SCS is looking for local advocates to keep us informed about discrimination against non-believers across Canada, and to help us lobby to change laws that discriminate against non-believers.

Here’s what an SCS advocate does:

  • monitors an anonymous email mailbox that non-believers who feel they are discrimination victims can contact,*
  • replies to non-believers who contact the advocate through the anonymous email contact,*
    * SCS advocates can remain anonymous.
  • informs SCS about any discrimination against non-believers, systemic or social in the advocate’s area,
  • provides SCS with appropriate information so that SCS can contact people involved (municipal officials, school board officials, non-believers who feel discriminated against, etc.)
  • assists SCS with gathering information for SCS projects; e.g., SCS is working on a pilot project to end the practice of playing theist versions of O Canada during school daily opening ceremonies. At some point SCS will be looking for contact information for school board officials throughout Canada.
  • Participate in Zoom (or other online) meetings to co-ordinate SCS activities including SCS’ function as a nexus for Secular Humanists across Canada.

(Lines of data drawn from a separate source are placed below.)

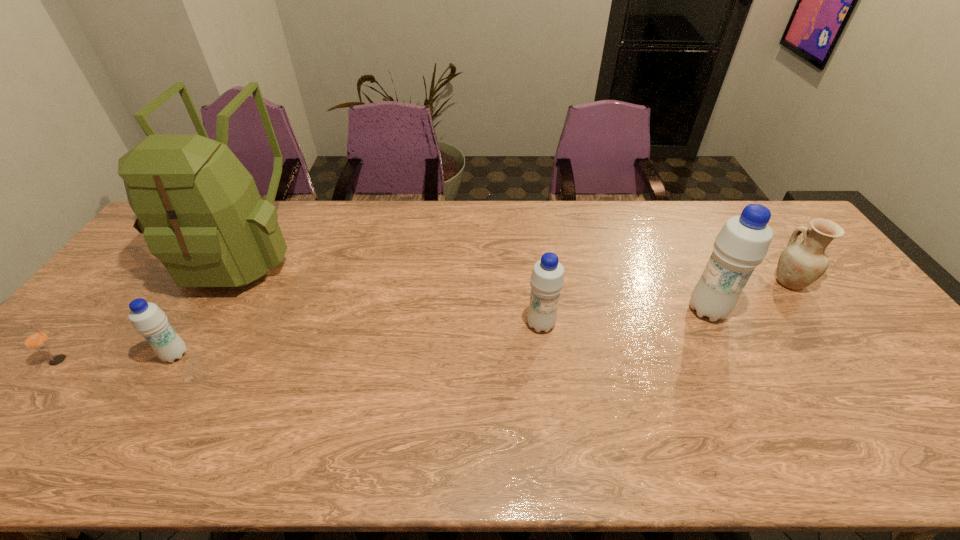 Locate an element on the screen. The image size is (960, 540). object situated at the far left corner is located at coordinates (199, 209).

Where is `vacant space at the far edge`? The width and height of the screenshot is (960, 540). vacant space at the far edge is located at coordinates (313, 200).

You are a GUI agent. You are given a task and a screenshot of the screen. Output one action in this format:
    pyautogui.click(x=<x>, y=<y>)
    Task: Click on the blank area at the near edge
    The height and width of the screenshot is (540, 960).
    Given the screenshot: What is the action you would take?
    pyautogui.click(x=168, y=394)

The width and height of the screenshot is (960, 540). In the image, there is a desktop. What are the coordinates of `blank space at the left edge` in the screenshot? It's located at (141, 255).

In the image, there is a desktop. Where is `vacant space at the right edge`? The width and height of the screenshot is (960, 540). vacant space at the right edge is located at coordinates (923, 379).

Locate an element on the screen. This screenshot has height=540, width=960. vacant space that is in between the leftmost object and the rightmost water bottle is located at coordinates (383, 335).

The height and width of the screenshot is (540, 960). Find the location of `free spot between the second tallest object and the leftmost water bottle`. free spot between the second tallest object and the leftmost water bottle is located at coordinates (442, 333).

Where is `empty location between the tallest object and the rightmost object`? The width and height of the screenshot is (960, 540). empty location between the tallest object and the rightmost object is located at coordinates (516, 267).

This screenshot has width=960, height=540. What are the coordinates of `vacant space in between the backpack and the rightmost object` in the screenshot? It's located at (516, 267).

This screenshot has width=960, height=540. I want to click on vacant space that's between the tallest object and the fourth object from left to right, so click(393, 288). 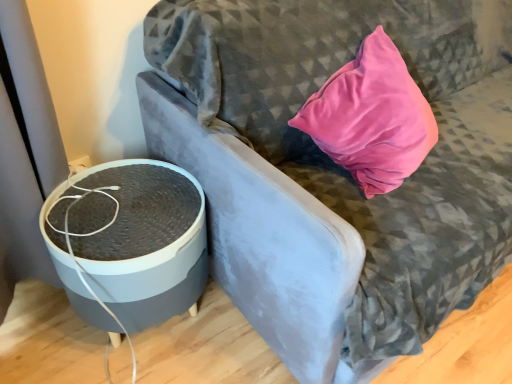 Question: Would you say matte gray round table at left contains matte gray speaker at left?

Choices:
 (A) no
 (B) yes

Answer: (A)

Question: From a real-world perspective, is matte gray round table at left below matte gray speaker at left?

Choices:
 (A) no
 (B) yes

Answer: (B)

Question: From the image's perspective, is matte gray round table at left on matte gray speaker at left?

Choices:
 (A) no
 (B) yes

Answer: (A)

Question: Does matte gray round table at left lie in front of matte gray speaker at left?

Choices:
 (A) no
 (B) yes

Answer: (A)

Question: Can you confirm if matte gray round table at left is shorter than matte gray speaker at left?

Choices:
 (A) no
 (B) yes

Answer: (B)

Question: From a real-world perspective, is matte gray round table at left positioned over matte gray speaker at left based on gravity?

Choices:
 (A) yes
 (B) no

Answer: (B)

Question: Is matte gray speaker at left to the right of matte gray round table at left from the viewer's perspective?

Choices:
 (A) yes
 (B) no

Answer: (A)

Question: From a real-world perspective, is matte gray speaker at left positioned over matte gray round table at left based on gravity?

Choices:
 (A) no
 (B) yes

Answer: (B)

Question: Is matte gray speaker at left directly adjacent to matte gray round table at left?

Choices:
 (A) yes
 (B) no

Answer: (B)

Question: Does matte gray speaker at left have a larger size compared to matte gray round table at left?

Choices:
 (A) no
 (B) yes

Answer: (B)

Question: Is matte gray speaker at left closer to the viewer compared to matte gray round table at left?

Choices:
 (A) no
 (B) yes

Answer: (B)

Question: Can you confirm if matte gray speaker at left is thinner than matte gray round table at left?

Choices:
 (A) no
 (B) yes

Answer: (A)

Question: Is point [175, 26] positioned closer to the camera than point [105, 286]?

Choices:
 (A) closer
 (B) farther

Answer: (B) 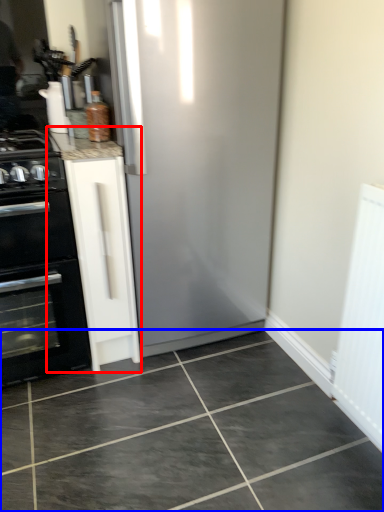 Question: Among these objects, which one is nearest to the camera, cabinetry (highlighted by a red box) or ceramic tile (highlighted by a blue box)?

Choices:
 (A) cabinetry
 (B) ceramic tile

Answer: (B) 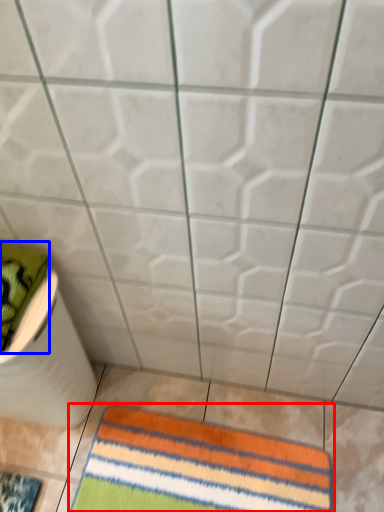 Question: Which of the following is the closest to the observer, towel (highlighted by a red box) or beach towel (highlighted by a blue box)?

Choices:
 (A) towel
 (B) beach towel

Answer: (B)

How to become an SCS advocate:

E-mail president@secularconnexion.ca, tell us your location (City and Province or Territory) and ask any questions you might have,

We will respond with answers and information about the next steps, (e.g., a Zoom meeting with new advocates).

Provincial and Territorial Advocates

SCS has provincial advocates who support and advocate for humanist rights at the provincial, territorial and local levels. To contact the advocate for your province email that person by clicking on the flag below.

British Columbia
scsbc@secularconnexion.ca

Newfoundland and Labrador
scsnl@secularconnexion.ca

Prince Edward Island
scspe@secularconnexion.ca

Northwest Territory
scsnt@secularconnexion.ca

Yukon Territory
scsyt@secularconnexion.ca

Why are There Provincial and Territorial Advocates?

From time to time, SCS receives requests for help with local and provincial issues involving discrimination against atheists. SCS is now setting up provincial contact people to monitor local and provincial issues. For the most part, these contact people will be asked to forward the information to the SCS office in Elmira. Then we can determine the action to take and from whom the response should come. SCS has set up a contact email for each province and territory – see Provincial contacts

For example, Karis Burkowski, co-author of Why Men Made God, asked both the Kitchener and Waterloo branches of Chapters for the opportunity to display and sign the book in those two stores. She was told by both managers that they would not extend this normal courtesy to her because the book was too controversial and that they felt that members of the religious community would demonstrate against its display in the stores.

SCS wrote a letter to both the managers noting that this seemed discriminatory and that, while secular humanists do not generally engage in disruptive tactics like demonstrations, there was plenty of reason for us to be concerned considering the number of religious books that Chapters regularly displays.

The store managers consulted with the district manager who reversed their decisions and welcomed Karis and her books into the stores. That district manager noted that the meeting with the managers was a “teaching moment.”

More recently, SCS received an email from a person regarding what that person regards as inappropriate participation by a religious group in public elementary school activities. The religion in question was posting and distributing advertisements for a religious camp using pictures of space vehicle and other images that led many students to think it was a space or science camp. The religion was also providing a  ginger bread house building opportunity in the same school

SCS emailed  the principal of the school requesting further clarification and was referred to the Community Information and Engagement Officer for the local school board who visited the school and told the principal to remove the offending materials immediately.